Global Challenges and Local Innovations in Care
The theme, Global Challenges and Local Innovations in Care, reflects the growing internationalisation of care research and the need to engage with diverse care models, policy responses, and social realities across different contexts.
Care systems around the world are facing urgent and interconnected challenges: population ageing, declining birth rates, changing family structures, care worker shortages, technological disruption, and deepening inequalities. At the same time, societies are experimenting with new ways of organising and delivering care—through digital innovation, community-based initiatives, gender-equal parenting policies, and inclusive support for disabled people.

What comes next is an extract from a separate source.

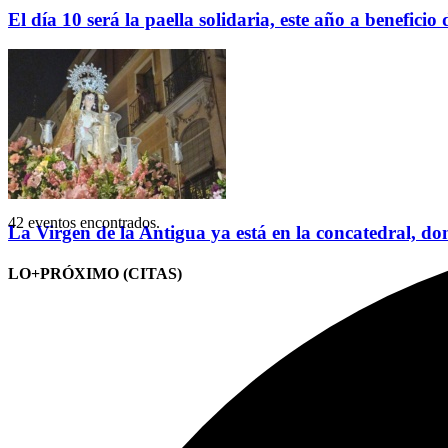
El día 10 será la paella solidaria, este año a benefici
42 eventos encontrados.
La Virgen de la Antigua ya está en la concatedral, do
LO+PRÓXIMO (CITAS)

This theme invites critical, comparative, and interdisciplinary reflections on how care is being challenged, transformed, and reimagined across national, regional, and cultural borders. It provides space to showcase local responses to global pressures and to rethink how care research can move beyond Eurocentric perspectives to engage with diverse welfare imaginaries.
Key dimensions of the theme include:
- Global Challenges: How do transnational trends—such as demographic change, migration, climate crises, and technological advancement—shape care needs, expectations, and systems across different welfare regimes?
- Local Innovations: What creative strategies have emerged at the local or national level to address care gaps? How are policies and practices adapted to specific cultural, institutional, or community contexts, particularly in East Asian societies?
- Cross-Border Perspectives: How can comparative research, international collaboration, and cross-cultural dialogue deepen our understanding of care policy, provision, and ethics?
The conference especially welcomes contributions on:
- Childcare models that promote gender equity, early childhood development, and family support
- Disability support systems, including rights-based and person-directed innovations
- Care for older adults and long-term support, including informal care, migrant care work, and aging in place
- Care workforce dynamics, including professionalisation, migration, precarity, and automation
- Technological transformations, such as the integration of AI into care and their ethical and political implications
- Community-based and relational care practices that challenge marketised or institutional approaches
By focusing on Global Challenges and Local Innovations, the 2027 Transforming Care Conference aims to broaden the horizons of care research and practice—bridging regions, disciplines, and sectors to address the pressing question: how can we build inclusive, sustainable, and just care systems in a rapidly changing world?